Richard Cromwell Resigns as Lord Protector
The Lord Protector stood down on May 25th, 1659.
Ever since his own time it has been agreed that Richard Cromwell was not the man his father was, which may have been no bad thing. Born in 1626, he remained in the background as the Civil War ended, Charles I was executed and the Commonwealth established. After his marriage in 1649 he lived quietly among the Hampshire gentry, enjoying hunting and country pursuits, acting as a magistrate and playing an occasional minor role in local government. His father criticised him for his ‘idleness’ and his fondness for good living, which ran him into debt. He was 27 when his father became Lord Protector of the Commonwealth at the end of 1653.
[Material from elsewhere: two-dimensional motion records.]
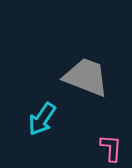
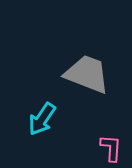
gray trapezoid: moved 1 px right, 3 px up
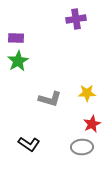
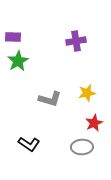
purple cross: moved 22 px down
purple rectangle: moved 3 px left, 1 px up
yellow star: rotated 12 degrees counterclockwise
red star: moved 2 px right, 1 px up
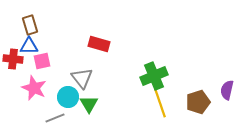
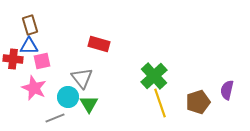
green cross: rotated 20 degrees counterclockwise
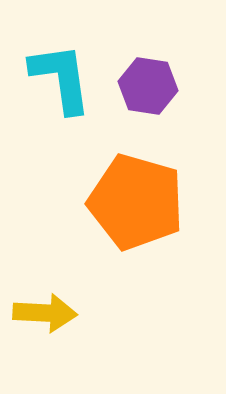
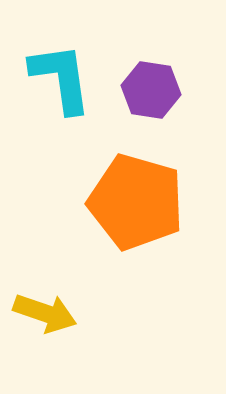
purple hexagon: moved 3 px right, 4 px down
yellow arrow: rotated 16 degrees clockwise
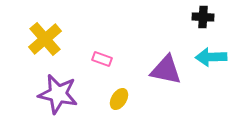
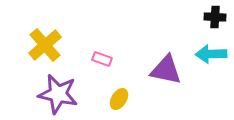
black cross: moved 12 px right
yellow cross: moved 6 px down
cyan arrow: moved 3 px up
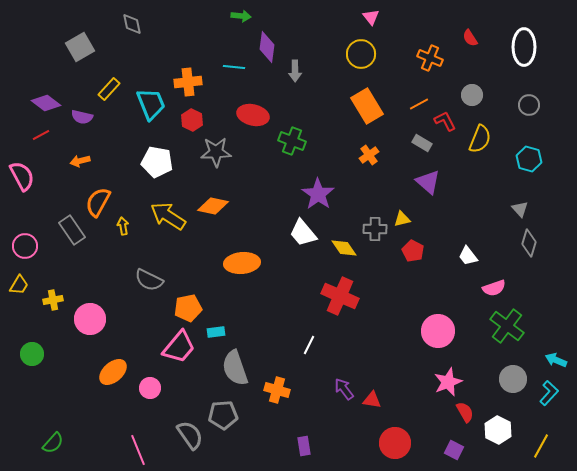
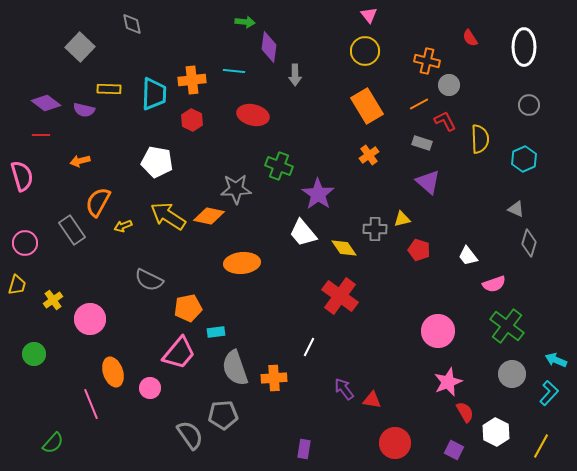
green arrow at (241, 16): moved 4 px right, 6 px down
pink triangle at (371, 17): moved 2 px left, 2 px up
gray square at (80, 47): rotated 16 degrees counterclockwise
purple diamond at (267, 47): moved 2 px right
yellow circle at (361, 54): moved 4 px right, 3 px up
orange cross at (430, 58): moved 3 px left, 3 px down; rotated 10 degrees counterclockwise
cyan line at (234, 67): moved 4 px down
gray arrow at (295, 71): moved 4 px down
orange cross at (188, 82): moved 4 px right, 2 px up
yellow rectangle at (109, 89): rotated 50 degrees clockwise
gray circle at (472, 95): moved 23 px left, 10 px up
cyan trapezoid at (151, 104): moved 3 px right, 10 px up; rotated 24 degrees clockwise
purple semicircle at (82, 117): moved 2 px right, 7 px up
red line at (41, 135): rotated 30 degrees clockwise
yellow semicircle at (480, 139): rotated 24 degrees counterclockwise
green cross at (292, 141): moved 13 px left, 25 px down
gray rectangle at (422, 143): rotated 12 degrees counterclockwise
gray star at (216, 152): moved 20 px right, 37 px down
cyan hexagon at (529, 159): moved 5 px left; rotated 20 degrees clockwise
pink semicircle at (22, 176): rotated 12 degrees clockwise
orange diamond at (213, 206): moved 4 px left, 10 px down
gray triangle at (520, 209): moved 4 px left; rotated 24 degrees counterclockwise
yellow arrow at (123, 226): rotated 102 degrees counterclockwise
pink circle at (25, 246): moved 3 px up
red pentagon at (413, 251): moved 6 px right, 1 px up; rotated 10 degrees counterclockwise
yellow trapezoid at (19, 285): moved 2 px left; rotated 15 degrees counterclockwise
pink semicircle at (494, 288): moved 4 px up
red cross at (340, 296): rotated 12 degrees clockwise
yellow cross at (53, 300): rotated 24 degrees counterclockwise
white line at (309, 345): moved 2 px down
pink trapezoid at (179, 347): moved 6 px down
green circle at (32, 354): moved 2 px right
orange ellipse at (113, 372): rotated 68 degrees counterclockwise
gray circle at (513, 379): moved 1 px left, 5 px up
orange cross at (277, 390): moved 3 px left, 12 px up; rotated 20 degrees counterclockwise
white hexagon at (498, 430): moved 2 px left, 2 px down
purple rectangle at (304, 446): moved 3 px down; rotated 18 degrees clockwise
pink line at (138, 450): moved 47 px left, 46 px up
Richard was now elected to the House of Commons as a member for Hampshire, but he did not take a prominent part in Parliament. Under the country’s new constitution, however, Oliver Cromwell was required to name his successor and from 1657 he began moving his son more into the public eye. Richard was appointed to the new second chamber of Parliament and to the council of state, both of which he conscientiously attended. Whether Oliver did or did not name Richard to succeed him is uncertain, but he fell seriously ill in 1658 and when he died in September, the council decided that the Protector had nominated Richard as his successor and unanimously declared ‘the Lord Richard Cromwell’ as head of state.
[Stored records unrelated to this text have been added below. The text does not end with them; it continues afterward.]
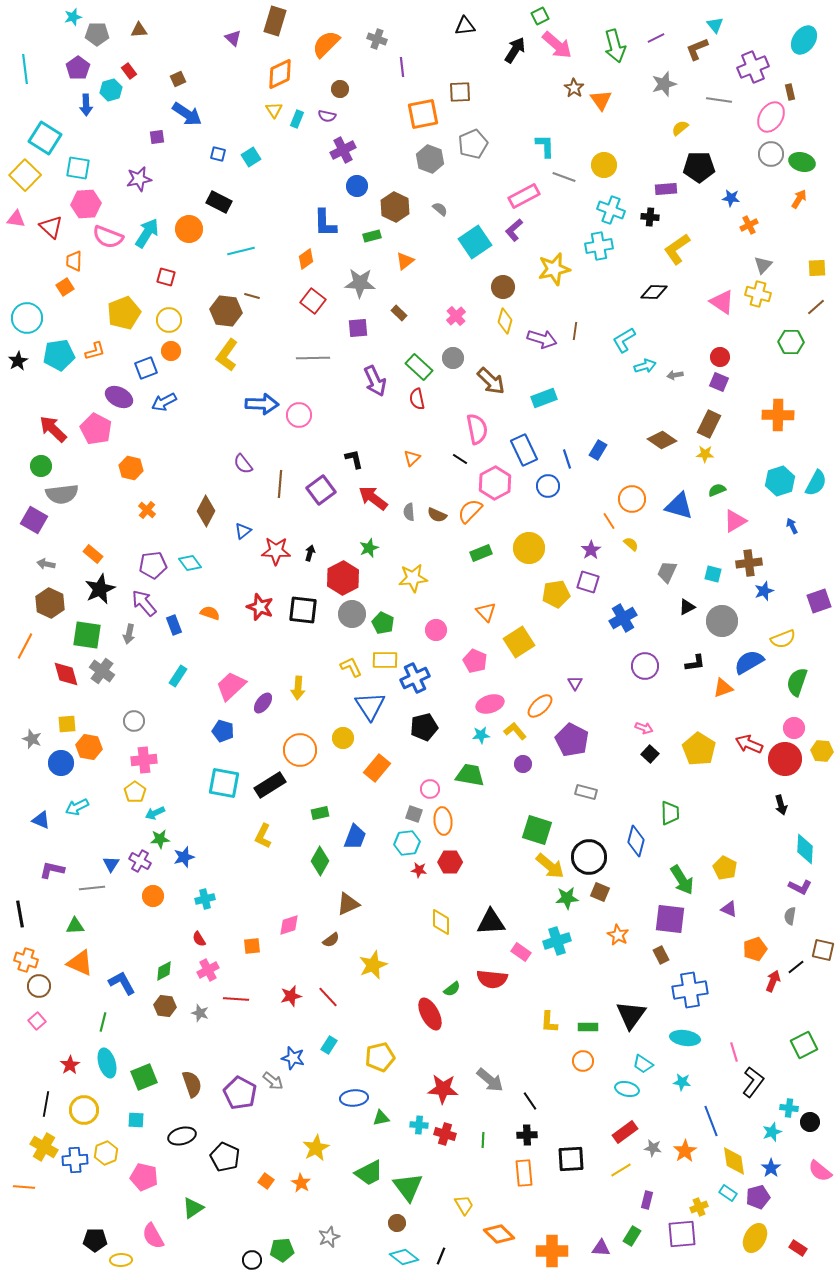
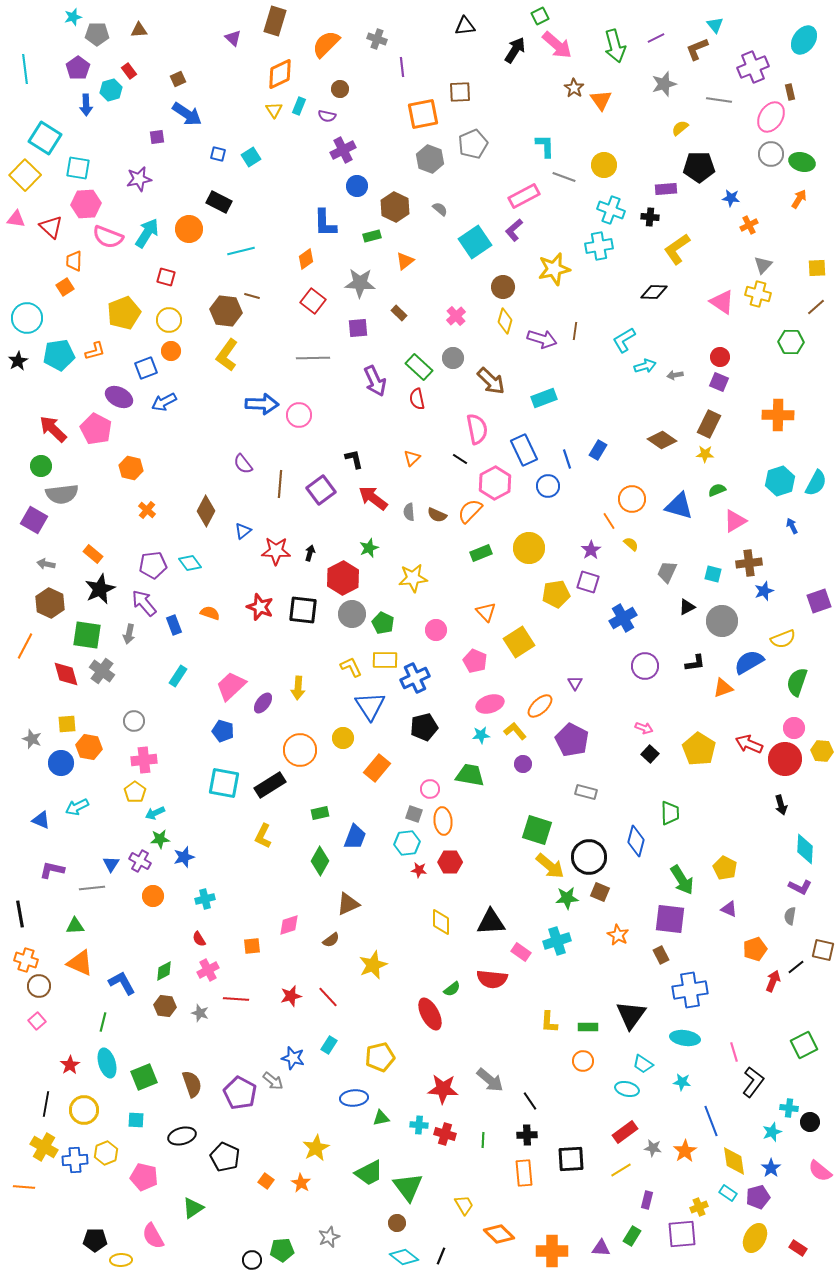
cyan rectangle at (297, 119): moved 2 px right, 13 px up
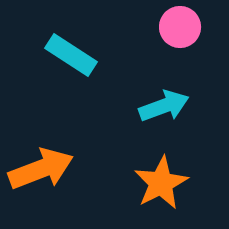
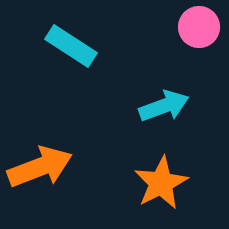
pink circle: moved 19 px right
cyan rectangle: moved 9 px up
orange arrow: moved 1 px left, 2 px up
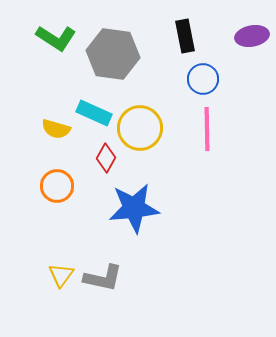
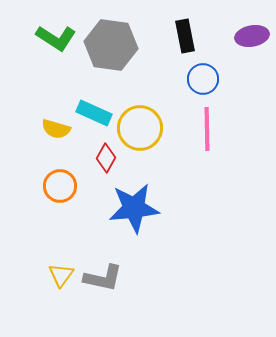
gray hexagon: moved 2 px left, 9 px up
orange circle: moved 3 px right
Oliver’s Secretary of State, John Thurloe, was said to have played a key role in this decision, but why the council reached it is unknown. Perhaps it was precisely the fact that Richard, still only 32, was not the dominating figure his father had been and not a military man. He was proclaimed as Lord Protector all over the country to general satisfaction. As John Thurloe put it: ‘There is not a dog that wags his tongue, so great a calm are we in.’
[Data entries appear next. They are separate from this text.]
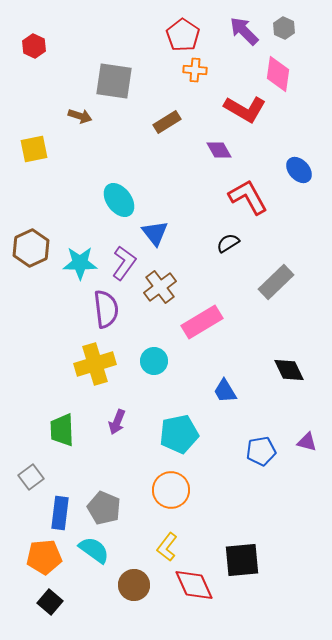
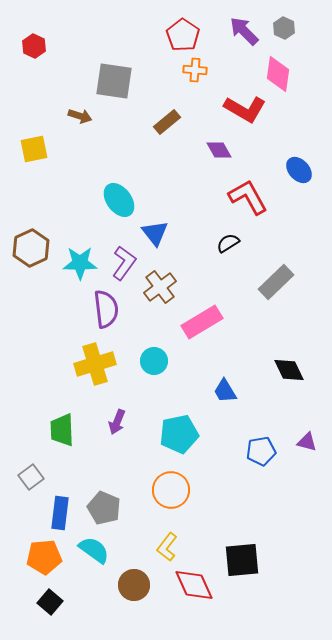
brown rectangle at (167, 122): rotated 8 degrees counterclockwise
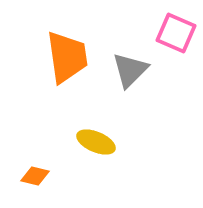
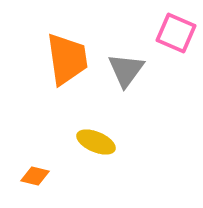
orange trapezoid: moved 2 px down
gray triangle: moved 4 px left; rotated 9 degrees counterclockwise
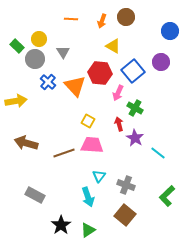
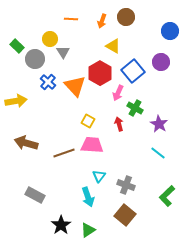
yellow circle: moved 11 px right
red hexagon: rotated 25 degrees clockwise
purple star: moved 24 px right, 14 px up
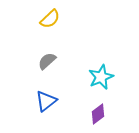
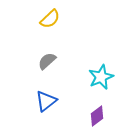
purple diamond: moved 1 px left, 2 px down
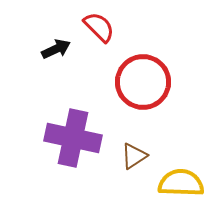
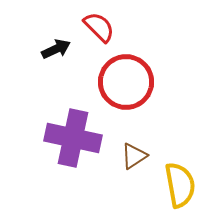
red circle: moved 17 px left
yellow semicircle: moved 1 px left, 2 px down; rotated 78 degrees clockwise
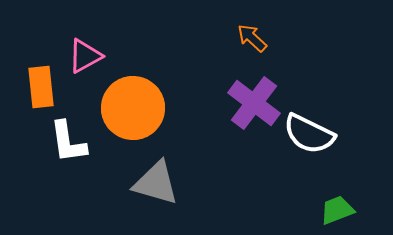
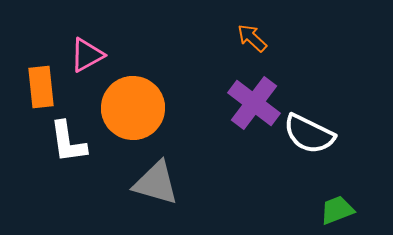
pink triangle: moved 2 px right, 1 px up
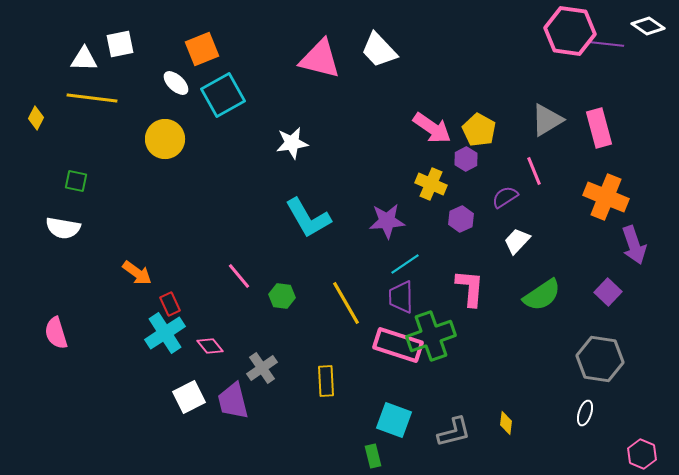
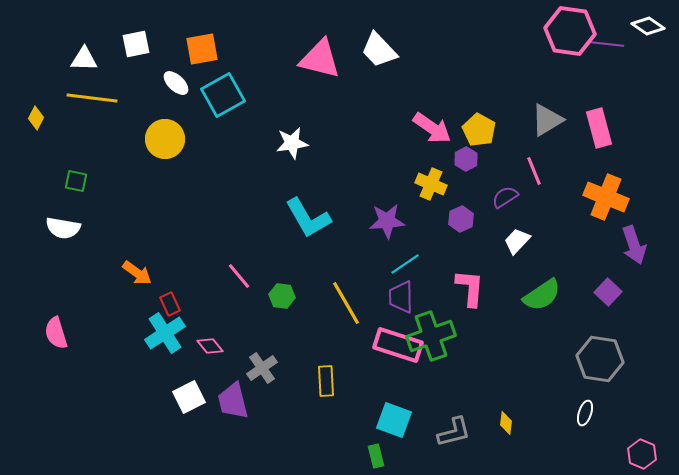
white square at (120, 44): moved 16 px right
orange square at (202, 49): rotated 12 degrees clockwise
green rectangle at (373, 456): moved 3 px right
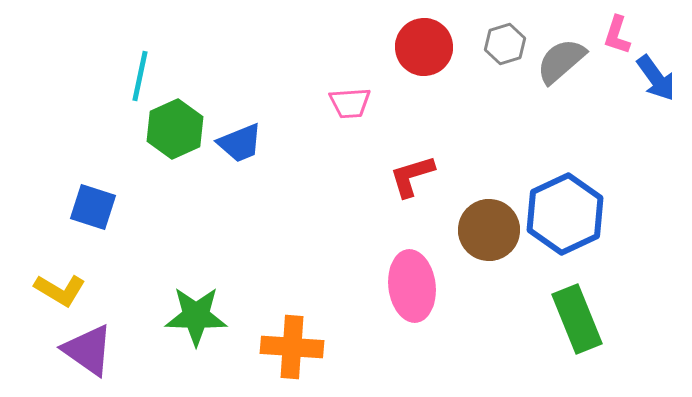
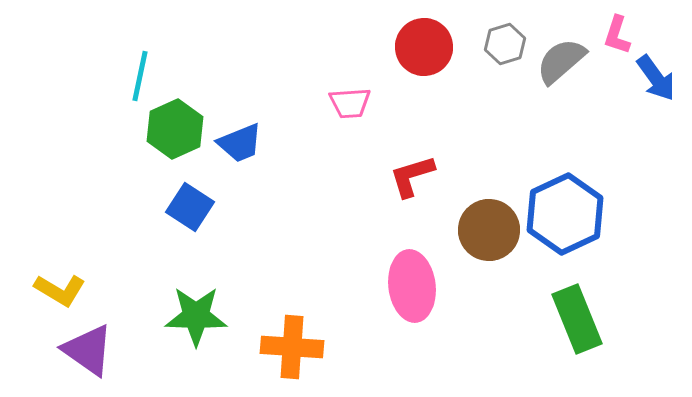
blue square: moved 97 px right; rotated 15 degrees clockwise
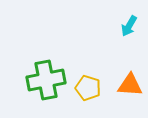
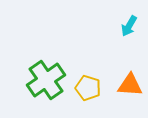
green cross: rotated 24 degrees counterclockwise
The calm did not last. The Commonwealth was probably on its last legs by this time in any case. It was deeply unpopular, the regime was heavily in debt and a gulf had opened up between the army and Parliament. The fact that Richard had little or no military experience and his lack of ostentatious godliness did him no good with many officers in the army, of which he was now officially commander-in-chief. According to some observers, a power struggle developed in the council between those who supported the military and Thurloe and others who did not. Parliament was summoned for January 1659 and the same conflict developed there, with the military fearing that a majority in the Commons would shrink the army in size and also chip away religious freedom.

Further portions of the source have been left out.